Seamless care for the patient: A goal further off now than 10 years ago

This item is over 2 years old; some content may no longer be current
FREE READ
+Columns
In print
FREE READ

Seamless care for the patient: A goal further off now than 10 years ago

Tim Tenbensel 2022

Tim Tenbensel

5 minutes to Read
PreviousNext
Coloured silos Waldemar Brandt on Unsplash
Funding and organisation silos pervade all health systems and integrated care has become something of a policy chimera

POLICY PUZZLER

Tim Tenbensel reports on the immense effort but slow progress towards the ideal of integrated care, begun earlier this century

“Integrated care” has been one of the big ideas getting plenty of traction in 21st century health policy.

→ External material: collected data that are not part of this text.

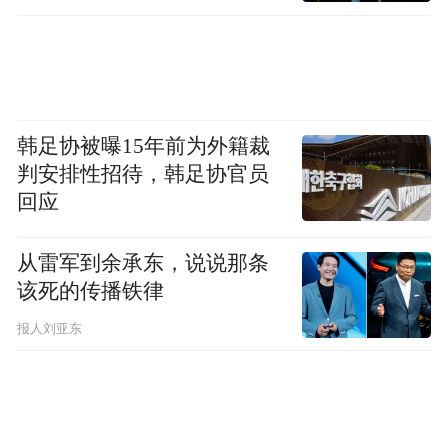
韩足协被曝15年前为外籍裁
判安排性招待，韩足协官员
回应
从雷军到余承东，说说那条
该死的传播铁律
报人刘亚东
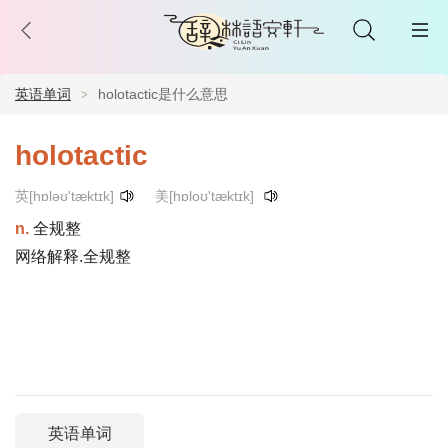
英语单词
holotactic是什么意思
holotactic
英[hɒləʊ'tæktɪk]
美[hɒloʊ'tæktɪk]
n.
全规整
网络解释.全规整
英语单词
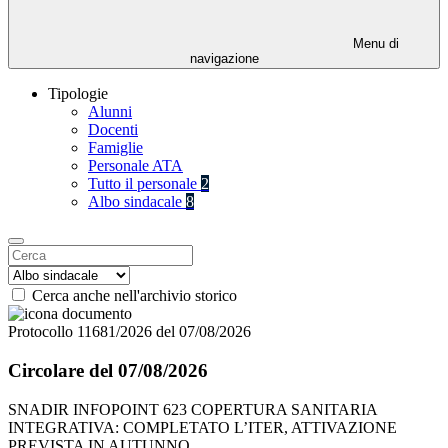
Menu di
navigazione
Tipologie
Alunni
Docenti
Famiglie
Personale ATA
Tutto il personale
2
Albo sindacale
8
Cerca anche nell'archivio storico
Protocollo 11681/2026 del 07/08/2026
Circolare del 07/08/2026
SNADIR INFOPOINT 623 COPERTURA SANITARIA
INTEGRATIVA: COMPLETATO L’ITER, ATTIVAZIONE
PREVISTA IN AUTUNNO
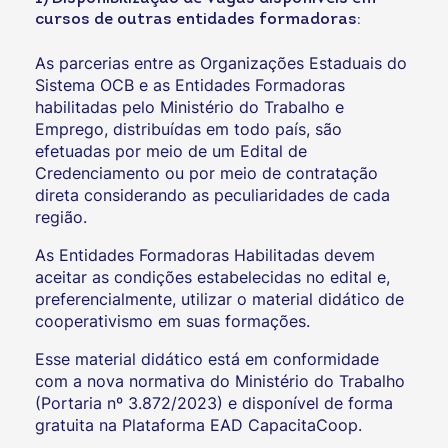
cursos de outras entidades formadoras:
As parcerias entre as Organizações Estaduais do
Sistema OCB e as Entidades Formadoras
habilitadas pelo Ministério do Trabalho e
Emprego, distribuídas em todo país, são
efetuadas por meio de um Edital de
Credenciamento ou por meio de contratação
direta considerando as peculiaridades de cada
região.
As Entidades Formadoras Habilitadas devem
aceitar as condições estabelecidas no edital e,
preferencialmente, utilizar o material didático de
cooperativismo em suas formações.
Esse material didático está em conformidade
com a nova normativa do Ministério do Trabalho
(Portaria nº 3.872/2023) e disponível de forma
gratuita na Plataforma EAD CapacitaCoop.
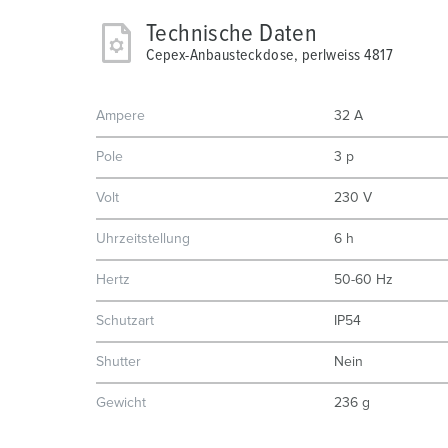
Technische Daten
Cepex-Anbausteckdose, perlweiss 4817
Ampere
32 A
Pole
3 p
Volt
230 V
Uhrzeitstellung
6 h
Hertz
50-60 Hz
Schutzart
IP54
Shutter
Nein
Gewicht
236 g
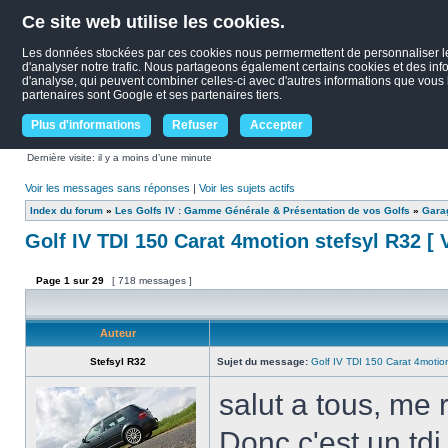
Ce site web utilise les cookies.
Les données stockées par ces cookies nous permermettent de personnaliser le c
d'analyser notre trafic. Nous partageons également certains cookies et des infor
d'analyse, qui peuvent combiner celles-ci avec d'autres informations que vous le
partenaires sont Google et ses partenaires tiers.
Plus d'informations
Refuser
Accepter
Dernière visite: il y a moins d’une minute
Voir les messages sans réponses
|
Voir les sujets actifs
Index du forum
»
Les Golfs IV : Gamme Générale & Présentation de vos Golfs
»
Garag
Golf IV TDI 150 Carat 4motion stefsyl R32 [
Page
1
sur
29
[ 718 messages ]
Auteur
Stefsyl R32
Sujet du message:
Golf IV TDI 150 Carat 4motio
salut a tous, me 
Donc c'est un tdi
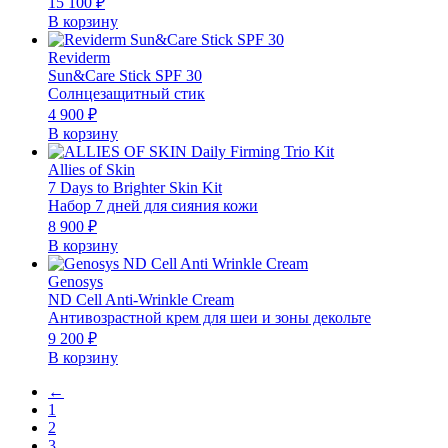
15 100
₽
В корзину
Reviderm
Sun&Care Stick SPF 30
Солнцезащитный стик
4 900
₽
В корзину
Allies of Skin
7 Days to Brighter Skin Kit
Набор 7 дней для сияния кожи
8 900
₽
В корзину
Genosys
ND Cell Anti-Wrinkle Cream
Антивозрастной крем для шеи и зоны декольте
9 200
₽
В корзину
←
1
2
3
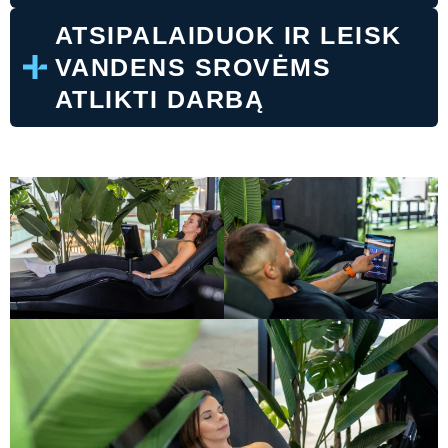
ATSIPALAIDUOK IR LEISK
VANDENS SROVĖMS
ATLIKTI DARBĄ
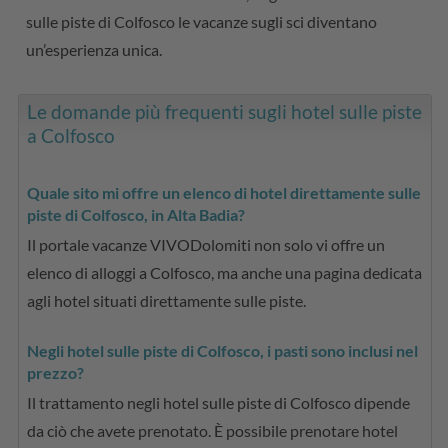
sulle piste di Colfosco le vacanze sugli sci diventano
un’esperienza unica.
Le domande più frequenti sugli hotel sulle piste
a Colfosco
Quale sito mi offre un elenco di hotel direttamente sulle
piste di Colfosco, in Alta Badia?
Il portale vacanze VIVODolomiti non solo vi offre un
elenco di alloggi a Colfosco, ma anche una pagina dedicata
agli hotel situati direttamente sulle piste.
Negli hotel sulle piste di Colfosco, i pasti sono inclusi nel
prezzo?
Il trattamento negli hotel sulle piste di Colfosco dipende
da ciò che avete prenotato. È possibile prenotare hotel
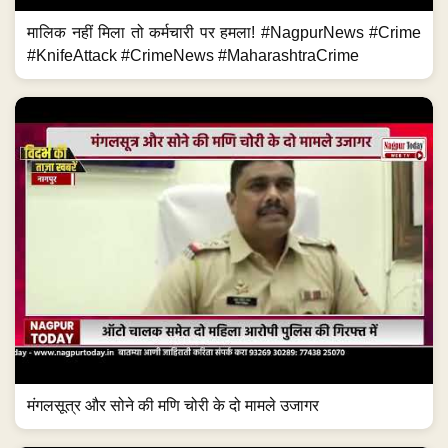
मालिक नहीं मिला तो कर्मचारी पर हमला! #NagpurNews #Crime
#KnifeAttack #CrimeNews #MaharashtraCrime
मंगलसूत्र और सोने की मणि चोरी के दो मामले उजागर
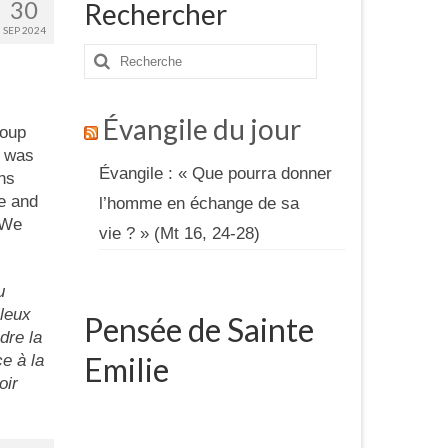
30
Rechercher
SEP 2024
Rechercher
:
Évangile du jour
roup
t was
Évangile : « Que pourra donner
ons
ve and
l’homme en échange de sa
 We
vie ? » (Mt 16, 24-28)
u
lleux
Pensée de Sainte
dre la
Emilie
ce à la
oir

There is no such thing as integrated care that is sitting on the shelf ready to be implemented

The concept has its own international foundations and conferences, and has occupied a significant amount of air time in the broader pursuit of health system improvement.

There’s plenty to like about the big idea of integrated care.

After all, why shouldn’t we expect healthcare services to provide patients with a seamless experience, in which the advice and treatment of one practitioner does not cut across another’s? Why shouldn’t we aim to overcome funding and organisation silos that pervade all health systems?

The integrated care movement has provided a great deal of food for thought about how the design and funding of health systems can support integration. Indeed, integrated care was a key plank of the then National Government’s Better, Sooner, More Convenient policy programme of the early 2010s. This was part of a much wider international trend at the time.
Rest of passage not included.